The whole listing, apart from its images, should be restated word for word.

• [Extracted records]

* * * * *

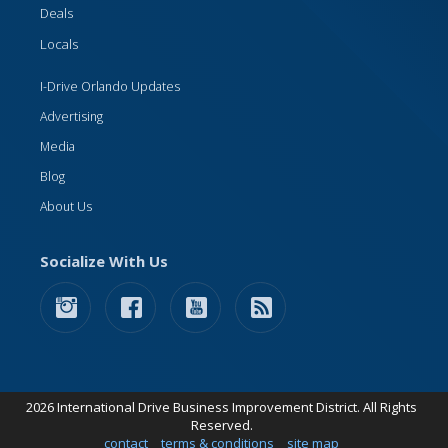
Deals
Locals
I-Drive Orlando Updates
Advertising
Media
Blog
About Us
Socialize With Us
2026 International Drive Business Improvement District. All Rights
Reserved.
contact
terms & conditions
site map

* * * * *

• [Response to this task]
Deals
Locals
I-Drive Orlando Updates
Advertising
Media
Blog
About Us
Socialize With Us
2026 International Drive Business Improvement District. All Rights
Reserved.
contact
terms & conditions
site map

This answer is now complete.